The man known for making the couch potato possible has died. According to news reports, Robert Adler, the co-inventor of the television remote died Thursday of heart failure at a Boise nursing home. He was 93.
Adler worked at Zenith Electronics Corporation for more than 60 years and earned more than 180 patents, but was best known for his 1956 Zenith Space Command remote control. The device won him an Emmy Award (along with fellow engineer Eugene Polley) and helped fuel many a fight in households with multiple children and one TV.

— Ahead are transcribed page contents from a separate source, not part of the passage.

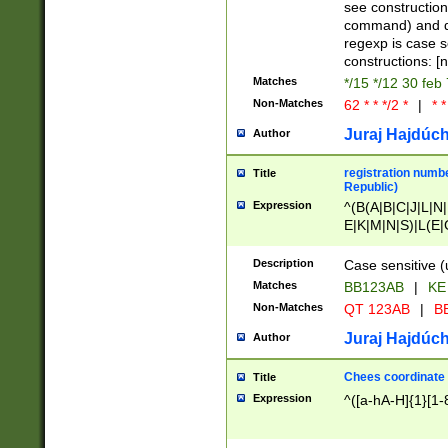
(jan|feb|mar|apr|
see construction
{1})|((\*\/){0,1}((
command) and da
(sun|mon|tue|wed
regexp is case 
constructions: 
Matches
*/15 */12 30 feb
Non-Matches
62 * * */2 *
|
* *
Juraj Hajdúch
Author
registration numbe
Title
Republic)
Expression
^(B(A|B|C|J|L|N|
E|K|M|N|S)|L(E|
|K|N|P|T|U|V)|R(
O|R|S|T|V)|V(K|T)
Description
Case sensitive (
{2})$
Matches
BB123AB
|
KE
Non-Matches
QT 123AB
|
BB
Juraj Hajdúch
Author
Chees coordinate
Title
Expression
^([a-hA-H]{1}[1-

Depending on the source, credit is given to Polley, another Zenith engineer, or Adler as the inventor of the landmark device. According to Zenith, Polley created the “Flashmatic,” a wireless remote introduced in 1955 that operated on photo cells, but it was Adler who introduced ultrasonics, or high-frequency sound, which made the device more efficient in 1956.
Adler earned a doctorate degree in physics from the University of Vienna before joining Zenith’s research division in 1941. In 1979 he retired as research vice president and served as a technical consultant until 1999. During that time Adler also helped to develop sensitive amplifiers for ultra high frequency signals used by the U.S. Air Force for long-range missile detection. In addition to those accomplishments, Adler was also considered a pioneer in SAW (Surface Acoustic Waves) technology used in color television sets, touch screens, and cell phones.
Ironically, Adler’s wife Ingrid said her husband wouldn’t have chosen the remote control as his favorite invention. In fact, she told news reporters that he didn’t even watch much television.
“He was more of a reader,” she said. “He was a man who would dream in the night and wake up and say, ‘I just solved a problem.'”
I think it’s safe to say that millions of couch potatoes are glad he solved the problem of having to get up to change the channel.